Task:
In the records below, copy the line that contains "Return results in <instances>...</instances>. Segment pulmonary" and each line after it, word for word, through the last.

Extracted material:
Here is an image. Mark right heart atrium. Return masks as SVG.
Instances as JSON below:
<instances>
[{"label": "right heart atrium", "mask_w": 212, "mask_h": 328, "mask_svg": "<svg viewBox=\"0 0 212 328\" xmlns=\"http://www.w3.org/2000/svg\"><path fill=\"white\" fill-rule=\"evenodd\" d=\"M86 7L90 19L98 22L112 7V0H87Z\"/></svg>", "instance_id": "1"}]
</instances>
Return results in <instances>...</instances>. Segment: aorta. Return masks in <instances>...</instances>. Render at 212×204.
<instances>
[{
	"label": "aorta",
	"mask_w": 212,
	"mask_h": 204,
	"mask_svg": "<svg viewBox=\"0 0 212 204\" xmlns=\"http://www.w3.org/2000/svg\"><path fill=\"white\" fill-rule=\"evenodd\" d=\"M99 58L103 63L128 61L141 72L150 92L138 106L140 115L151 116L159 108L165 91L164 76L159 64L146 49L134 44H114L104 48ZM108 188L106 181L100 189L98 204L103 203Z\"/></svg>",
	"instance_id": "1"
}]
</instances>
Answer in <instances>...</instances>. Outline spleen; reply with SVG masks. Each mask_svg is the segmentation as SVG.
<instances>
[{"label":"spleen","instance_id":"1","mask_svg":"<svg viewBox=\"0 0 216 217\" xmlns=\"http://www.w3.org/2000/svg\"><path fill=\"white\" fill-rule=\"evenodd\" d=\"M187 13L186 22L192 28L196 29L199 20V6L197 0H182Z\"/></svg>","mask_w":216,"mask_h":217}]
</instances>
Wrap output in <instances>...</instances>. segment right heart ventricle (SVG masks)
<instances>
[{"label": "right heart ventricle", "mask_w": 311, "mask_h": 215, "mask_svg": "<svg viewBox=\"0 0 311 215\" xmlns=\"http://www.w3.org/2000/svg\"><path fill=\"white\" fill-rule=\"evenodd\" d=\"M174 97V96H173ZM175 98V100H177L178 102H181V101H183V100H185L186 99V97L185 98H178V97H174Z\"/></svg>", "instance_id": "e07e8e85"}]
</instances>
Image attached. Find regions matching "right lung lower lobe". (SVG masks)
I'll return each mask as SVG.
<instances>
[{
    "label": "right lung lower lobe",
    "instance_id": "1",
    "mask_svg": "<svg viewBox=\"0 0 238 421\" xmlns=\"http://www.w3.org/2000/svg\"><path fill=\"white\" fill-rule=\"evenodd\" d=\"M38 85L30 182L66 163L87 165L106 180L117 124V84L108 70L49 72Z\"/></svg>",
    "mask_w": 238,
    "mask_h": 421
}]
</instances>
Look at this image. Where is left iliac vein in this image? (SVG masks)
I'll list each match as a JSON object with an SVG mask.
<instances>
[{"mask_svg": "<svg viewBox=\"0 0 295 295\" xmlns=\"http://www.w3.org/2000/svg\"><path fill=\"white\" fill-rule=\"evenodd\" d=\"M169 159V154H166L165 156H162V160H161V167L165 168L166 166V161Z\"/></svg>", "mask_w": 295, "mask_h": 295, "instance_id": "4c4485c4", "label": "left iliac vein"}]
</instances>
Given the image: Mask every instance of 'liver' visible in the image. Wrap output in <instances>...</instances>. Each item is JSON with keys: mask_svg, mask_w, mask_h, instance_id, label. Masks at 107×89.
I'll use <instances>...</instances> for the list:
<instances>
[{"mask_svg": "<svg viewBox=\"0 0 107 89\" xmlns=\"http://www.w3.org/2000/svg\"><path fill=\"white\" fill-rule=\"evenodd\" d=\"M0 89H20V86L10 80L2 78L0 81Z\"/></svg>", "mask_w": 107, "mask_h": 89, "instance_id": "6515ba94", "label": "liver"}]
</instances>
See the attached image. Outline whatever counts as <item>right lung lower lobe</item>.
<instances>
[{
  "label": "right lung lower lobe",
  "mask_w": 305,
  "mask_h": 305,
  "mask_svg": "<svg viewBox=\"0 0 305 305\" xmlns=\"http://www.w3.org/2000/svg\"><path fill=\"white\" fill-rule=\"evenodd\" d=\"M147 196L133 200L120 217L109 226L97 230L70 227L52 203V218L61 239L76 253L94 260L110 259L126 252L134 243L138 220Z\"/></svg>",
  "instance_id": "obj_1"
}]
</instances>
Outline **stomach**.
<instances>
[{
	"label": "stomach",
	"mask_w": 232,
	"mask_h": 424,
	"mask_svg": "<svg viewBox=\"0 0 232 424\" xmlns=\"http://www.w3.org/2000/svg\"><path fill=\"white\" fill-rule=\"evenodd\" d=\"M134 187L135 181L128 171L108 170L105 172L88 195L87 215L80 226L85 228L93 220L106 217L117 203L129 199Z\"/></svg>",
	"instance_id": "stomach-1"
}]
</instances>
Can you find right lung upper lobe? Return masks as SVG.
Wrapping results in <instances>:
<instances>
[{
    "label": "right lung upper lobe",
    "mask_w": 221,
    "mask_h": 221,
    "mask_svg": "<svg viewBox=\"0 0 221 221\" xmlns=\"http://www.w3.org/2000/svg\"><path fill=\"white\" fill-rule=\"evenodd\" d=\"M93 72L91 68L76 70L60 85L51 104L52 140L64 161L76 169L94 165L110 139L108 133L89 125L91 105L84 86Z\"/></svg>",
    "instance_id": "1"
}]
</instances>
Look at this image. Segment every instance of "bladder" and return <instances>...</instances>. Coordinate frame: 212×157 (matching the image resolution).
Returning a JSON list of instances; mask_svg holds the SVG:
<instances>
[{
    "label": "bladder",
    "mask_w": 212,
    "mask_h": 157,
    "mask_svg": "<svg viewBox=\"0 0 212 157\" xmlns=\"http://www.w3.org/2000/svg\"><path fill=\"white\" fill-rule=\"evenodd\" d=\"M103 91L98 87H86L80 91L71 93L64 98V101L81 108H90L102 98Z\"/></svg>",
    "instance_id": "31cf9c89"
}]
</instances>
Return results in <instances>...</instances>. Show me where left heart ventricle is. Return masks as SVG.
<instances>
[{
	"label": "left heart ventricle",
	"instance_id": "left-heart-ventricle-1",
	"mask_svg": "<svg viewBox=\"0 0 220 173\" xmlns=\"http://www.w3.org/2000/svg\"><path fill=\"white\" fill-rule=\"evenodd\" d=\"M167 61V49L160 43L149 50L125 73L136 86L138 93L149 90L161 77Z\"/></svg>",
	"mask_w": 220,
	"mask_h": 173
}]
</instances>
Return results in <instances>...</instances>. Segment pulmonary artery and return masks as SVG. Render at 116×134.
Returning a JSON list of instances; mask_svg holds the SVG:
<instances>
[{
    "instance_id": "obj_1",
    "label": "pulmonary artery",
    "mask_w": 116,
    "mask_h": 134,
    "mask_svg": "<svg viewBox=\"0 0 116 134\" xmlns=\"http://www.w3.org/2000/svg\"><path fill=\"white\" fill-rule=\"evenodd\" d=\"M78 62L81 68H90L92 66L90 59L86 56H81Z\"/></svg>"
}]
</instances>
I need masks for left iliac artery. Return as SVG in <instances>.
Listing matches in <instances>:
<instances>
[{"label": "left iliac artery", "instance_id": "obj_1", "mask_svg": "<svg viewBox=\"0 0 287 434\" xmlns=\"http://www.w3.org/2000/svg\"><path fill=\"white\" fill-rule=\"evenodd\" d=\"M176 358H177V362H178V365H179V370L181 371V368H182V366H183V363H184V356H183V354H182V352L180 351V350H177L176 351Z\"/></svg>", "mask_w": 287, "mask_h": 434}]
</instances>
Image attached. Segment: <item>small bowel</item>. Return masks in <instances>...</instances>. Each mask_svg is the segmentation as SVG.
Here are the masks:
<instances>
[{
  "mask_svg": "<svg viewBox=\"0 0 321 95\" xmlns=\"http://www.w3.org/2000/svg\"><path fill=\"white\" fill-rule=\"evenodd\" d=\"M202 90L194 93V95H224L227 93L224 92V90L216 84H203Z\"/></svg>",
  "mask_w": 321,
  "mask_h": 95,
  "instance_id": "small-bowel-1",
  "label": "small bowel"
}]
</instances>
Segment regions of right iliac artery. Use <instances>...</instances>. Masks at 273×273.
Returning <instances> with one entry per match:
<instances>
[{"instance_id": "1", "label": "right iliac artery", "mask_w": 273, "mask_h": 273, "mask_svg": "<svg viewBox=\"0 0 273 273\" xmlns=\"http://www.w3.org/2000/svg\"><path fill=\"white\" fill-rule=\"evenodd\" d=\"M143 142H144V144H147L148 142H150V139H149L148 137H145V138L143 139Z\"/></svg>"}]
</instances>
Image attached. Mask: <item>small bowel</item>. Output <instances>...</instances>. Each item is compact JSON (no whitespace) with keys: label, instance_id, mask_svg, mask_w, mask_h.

Problem solution:
Return results in <instances>...</instances>. Segment pulmonary artery and return masks as SVG. Render at 116×134.
Returning a JSON list of instances; mask_svg holds the SVG:
<instances>
[{
    "instance_id": "obj_1",
    "label": "pulmonary artery",
    "mask_w": 116,
    "mask_h": 134,
    "mask_svg": "<svg viewBox=\"0 0 116 134\" xmlns=\"http://www.w3.org/2000/svg\"><path fill=\"white\" fill-rule=\"evenodd\" d=\"M78 62L81 68H90L92 66L90 59L86 56H81Z\"/></svg>"
}]
</instances>
I need masks for left iliac artery. Return as SVG in <instances>.
Listing matches in <instances>:
<instances>
[{"label": "left iliac artery", "instance_id": "obj_1", "mask_svg": "<svg viewBox=\"0 0 287 434\" xmlns=\"http://www.w3.org/2000/svg\"><path fill=\"white\" fill-rule=\"evenodd\" d=\"M176 358H177V362H178V365H179V370L181 371V368H182V366H183V363H184V356H183V354H182V352L180 351V350H177L176 351Z\"/></svg>", "mask_w": 287, "mask_h": 434}]
</instances>
Image attached. Segment: <item>small bowel</item>. Return masks in <instances>...</instances>. Each mask_svg is the segmentation as SVG.
Here are the masks:
<instances>
[{
  "mask_svg": "<svg viewBox=\"0 0 321 95\" xmlns=\"http://www.w3.org/2000/svg\"><path fill=\"white\" fill-rule=\"evenodd\" d=\"M202 90L194 93V95H224L227 93L224 92V90L216 84H203Z\"/></svg>",
  "mask_w": 321,
  "mask_h": 95,
  "instance_id": "small-bowel-1",
  "label": "small bowel"
}]
</instances>
Segment regions of right iliac artery. Use <instances>...</instances>. Masks at 273×273.
Returning <instances> with one entry per match:
<instances>
[{"instance_id": "1", "label": "right iliac artery", "mask_w": 273, "mask_h": 273, "mask_svg": "<svg viewBox=\"0 0 273 273\" xmlns=\"http://www.w3.org/2000/svg\"><path fill=\"white\" fill-rule=\"evenodd\" d=\"M143 142H144V144H147L148 142H150V139H149L148 137H145V138L143 139Z\"/></svg>"}]
</instances>
Image attached. Mask: <item>small bowel</item>. Output <instances>...</instances>. Each item is compact JSON (no whitespace) with keys: label, instance_id, mask_svg, mask_w, mask_h.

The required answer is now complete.